Pendleton recommends finding recipes “that already take egg substitute into consideration.” She notes that you might need to experiment with recipes that don’t already omit eggs, where you might have to change the proportions of other ingredients. Also, the AAFA suggests that if a baking recipe calls for three or more eggs, it may be best to make something else, as egg substitutes may not work well.

Also, again, consider nutrition when choosing your egg substitute. “Many egg subs are lower in fat and fat-soluble vitamins than traditional eggs, so it is important to obtain these nutrients elsewhere,” says Gillespie. To help fill in these gaps, the AAFA recommends getting plenty of other proteins in your diet, along with leafy greens, vegetables, fruit, and enriched or whole grains. On the other hand, swapping in things like vegetable oil and nut butter for egg may not be prudent for someone watching their caloric intake, as these ingredients are higher in calories than eggs.

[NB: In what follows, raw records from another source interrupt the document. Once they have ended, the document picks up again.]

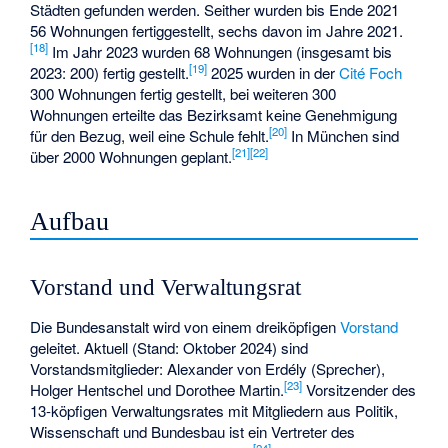
Städten gefunden werden. Seither wurden bis Ende 2021
56 Wohnungen fertiggestellt, sechs davon im Jahre 2021.
[
18
]
Im Jahr 2023 wurden 68 Wohnungen (insgesamt bis
[
19
]
2023: 200) fertig gestellt.
2025 wurden in der
Cité Foch
300 Wohnungen fertig gestellt, bei weiteren 300
Wohnungen erteilte das Bezirksamt keine Genehmigung
[
20
]
für den Bezug, weil eine Schule fehlt.
In München sind
[
21
]
[
22
]
über 2000 Wohnungen geplant.
Aufbau
Vorstand und Verwaltungsrat
Die Bundesanstalt wird von einem dreiköpfigen
Vorstand
geleitet. Aktuell (Stand: Oktober 2024) sind
Vorstandsmitglieder: Alexander von Erdély (Sprecher),
[
23
]
Holger Hentschel und Dorothee Martin.
Vorsitzender des
13-köpfigen Verwaltungsrates mit Mitgliedern aus Politik,
Wissenschaft und Bundesbau ist ein Vertreter des
[
24
]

What’s more, Pendleton emphasizes the importance of choline, an ingredient naturally found in eggs and other animal products, such as meats and fish, per the NIH, that is not as widely available in plant-based foods. “Choline is very important for a healthy brain and liver, and is especially important for pregnant people to eat, because a deficiency can cause neural tube defects in babies,” she says. “If a person excludes both eggs and meat from their diets, they may be at a higher risk for deficiency.”

If you don’t eat eggs and meat, and are concerned about your choline intake, Pendleton recommends reaching out to a registered dietitian or a doctor about nutritional counseling or possible supplementation.

A Final Word on Ingredient Substitutes for Eggs

Whether you’re looking for an egg substitute for health, budget, or ethical reasons, there are numerous options you can choose from as replacements for egg recipes, baked goods, and other foods. It can take time and some experimentation to figure out your favorites — keep trying new replacements until you’ve found the right match.